9. Why Can’t I Have Lots of Sets of Teeth Like a Shark?


Why Can’t I Have Lots of Sets of Teeth Like a Shark?

When a child’s milk tooth drops out, it is put under the pillow overnight for parents to substitute money on behalf of the tooth fairy. It must be quite expensive for the poor tooth fairy, but she is lucky the child is not a shark, as that would cost her a whole lot more, because sharks have many more teeth than humans, which are shed and replaced continuously throughout their lives. Why can’t we have lots of sets of teeth, like a shark? Although this might seem a wonderful idea to people who have lost teeth to decay or gum disease, it really isn’t.
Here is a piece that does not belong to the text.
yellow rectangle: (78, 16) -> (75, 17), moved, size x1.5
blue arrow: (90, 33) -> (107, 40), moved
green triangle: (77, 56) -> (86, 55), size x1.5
The reason why the teeth of fish, amphibians and reptiles are continuously replaced is that these animals grow throughout life, and the size of their teeth has to keep pace with their growing jaws. Small teeth may be fine for a small shark but would be of little use when it has grown into a large one. The main differences between the teeth of these types of animals and those of humans have been mentioned in Chapter 4 (page 55). Humans have teeth with different and more complex shapes, including broad (molar) teeth that occlude and grind up the food to gain quicker access to its energy. This requires careful positioning of the teeth and hence roots are fixed to the jaw by a very slightly mobile fibrous joint. Grinding also calls for a wider range of jaw movements carried out by a more complex muscle system, compared with the simpler opening and closing movements found in the non-mammalian vertebrates. Because of these features, mammals have evolved a different solution to the problem of increasing size compared with sharks.

Tooth Replacement in Fish, Amphibians and Reptiles

The teeth of sharks and other non-mammalian vertebrates (fish, amphibians and reptiles) have a simple shape and do not have roots. The teeth in opposing jaws do not meet, so that rarely can the food be cut up or crushed into smaller pieces. The function of the teeth is merely to help grip the food and stop it escaping before swallowing it whole.

To maintain the right size of tooth for the enlarging jaws, tooth replacement is continuous throughout life, with each new set being slightly larger than the previous one. In addition to increased size, the number of teeth may also increase with age. The concept of continuous replacement can be confirmed by looking at any adult animal, where there will always be one or two sets of replacing teeth present underneath the gums regardless of age (see Figure 4.15). In humans, no replacing teeth will be present after about the age of 12 years.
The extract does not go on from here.